DarkCityDame: Wow! That is unbelieveable!
Dean: Yeah, it's an amazingly creative movie that just had to be made. I want to point out here that the film is just as much about the intriguing, fictional character of Max Rothman as it is about Hitler. The scenes examing Max's work ethics and his masterly family life are just as riveting as anything in the film. Meyje's really get us on this man's page and convinces us to love him, with his obvious passions for modernity ("Newness really does it for me, Hitler," he says, smoking one of his many cigarettes--which if one thinks about it, is the only choice Max can make about his one-armed life on his own; smoking, drinking and thinking are the only things he can do without asking for someone's help).

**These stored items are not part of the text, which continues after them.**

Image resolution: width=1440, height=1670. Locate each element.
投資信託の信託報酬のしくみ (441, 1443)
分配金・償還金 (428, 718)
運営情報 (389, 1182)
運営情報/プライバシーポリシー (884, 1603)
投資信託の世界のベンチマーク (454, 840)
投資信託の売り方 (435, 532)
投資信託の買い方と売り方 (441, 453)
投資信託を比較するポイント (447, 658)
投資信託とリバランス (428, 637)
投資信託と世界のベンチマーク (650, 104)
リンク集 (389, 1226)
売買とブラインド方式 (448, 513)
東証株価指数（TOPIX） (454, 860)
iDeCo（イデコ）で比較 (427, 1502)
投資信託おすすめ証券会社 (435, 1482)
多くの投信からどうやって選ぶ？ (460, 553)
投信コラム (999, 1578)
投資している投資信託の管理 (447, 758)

This is unquestionably Cusack's finest foray into film--his most complete character.
DarkCityDame: Dean, I wonder why I’ve only now just heard about this film?
Dean: Yeah, it’s very surprising that Max didn't get more notice in 2002. Not one single Oscar nomination, even though it was released in December. I think people had it out for the movie without even catching it. If they had seen it, it would have garnered a Best Actor, Supporting Actor and Screenplay nomination easily. But people largely avoided it because, again, it humanized Adolf Hitler. Then we have to recognize it’s an indie film, so maybe a lot of people just don’t know that it exists. I also think, among the ones who were aware of it, most didn't know what it was about. If it had been called Max and Adolf, then it might have made more of a splash. But then it would've sounded like a buddy movie, which in fact, it is, in a bizarre way.
DarkCityDame: Oh!
Dean: Another "what if.."!
DarkCityDame: Dean, is that it?
Dean: I think so. A good ending there.